Troubleshooting - bregord/emcee-on-calcul-quebec GitHub Wiki

Below are some general problems one may run into, and ways that one might find a solution. These errors can be found by inspecting the JOBNAME.eNNNNN file output by Torque after your job has finished executing.

##Problems Running Jobs Often, the first indication that something will be wrong will be the automatically generated email (assuming you used the -M flag in your submission script) you will have received regarding the completion of your job. Often, your job will use all of its allocated time, regardless of whether or not it actually completed successfully or not. This is part of why tests are so highly recommended.
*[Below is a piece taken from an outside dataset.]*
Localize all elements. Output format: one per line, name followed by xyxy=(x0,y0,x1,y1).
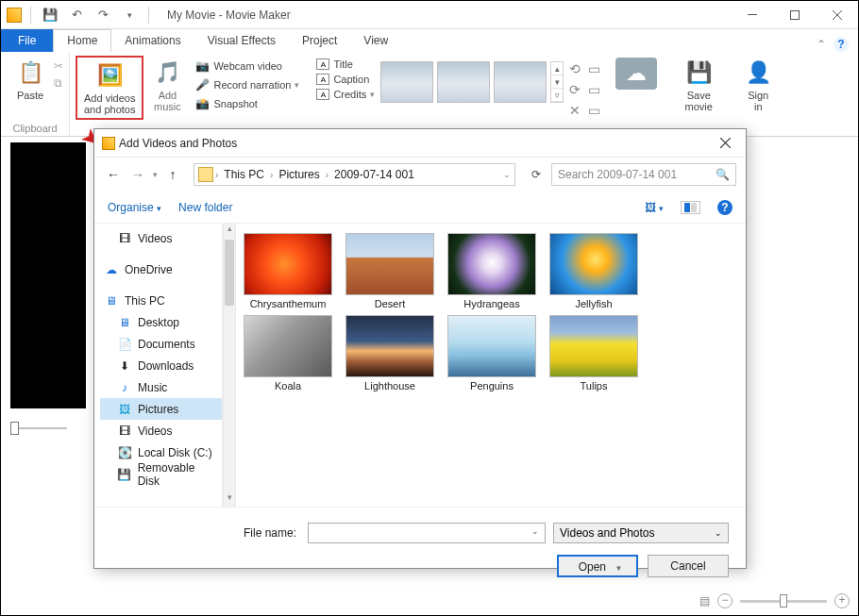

###Out of memory error Assuming everything went correctly in your setup and testing, this will likely be your most common issue. Essentially, running your script on a cluster means that you will be handing off your script to a bunch of different nodes. Each node will run multiples instances of your script, with each running on a different process. Once each process terminates, the results will be collected and your final result will be calculated. Each node has a certain memory allocation, and each process on that node will take a fraction of that memory. For example, 24 GB amongst 8 processes results in 3GB per process. For scripts involving a large number of parameters, or a large number of walkers and dimensions, this memory will be eaten up rather fast, leading to the Out of Memor Error.

There are several ways to solve this problem:

  • Reduce the number of processes per node.

  • Allocate more memory, using the -pmem argument on guillimin or the "mem=x" as part of the -l command on other clusters.

  • If a combination of the above two are not working, certain systems have nodes with more memory. Request the use of those. The procedure of how to do so will be outline on the calcul quebec wiki page here

###Exceeded Execution Time Increase the amount of time in the -l walltime argument

##MPI Errors ###Could not find mpi.h This problem results from mpi4py being unable to find the mpi library it requires. Often, this is the fault of having an incompatible version of openmpi. Try installing a different version from the modules. In my experience, downgrading is often more successful than upgrading. In addition, make sure that version of openmpi you select is compatible with your choice of compiler, otherwise you will need to unload your current compiler and load a new one that is compatible with mpi.

##Module Errors

Any problems running your job that are not output by the python interpreter will usually result from an improperly configured environment. Usually this means incompatible modules. In order to run emcee, there are several essential requirements.

  • A version of python compatible with your emcee program.

In addition to your python module, you will need to be able to install the numpy, scipy, mpi4py, and emcee packages in a virtual environment as described above. Numpy and scipy can often be installed as modules, but if not they will need to be installed with pip after ensuring the proper MKL (Math Kernel Library) is installed. This should also be available as a module.

  • A compiler.

  • An implementation of openmpi.

Finding the right compiler and implementation will require trial and error, as well as the investigation of version releases on the OpenMPI website and the date of your particular compiler's release.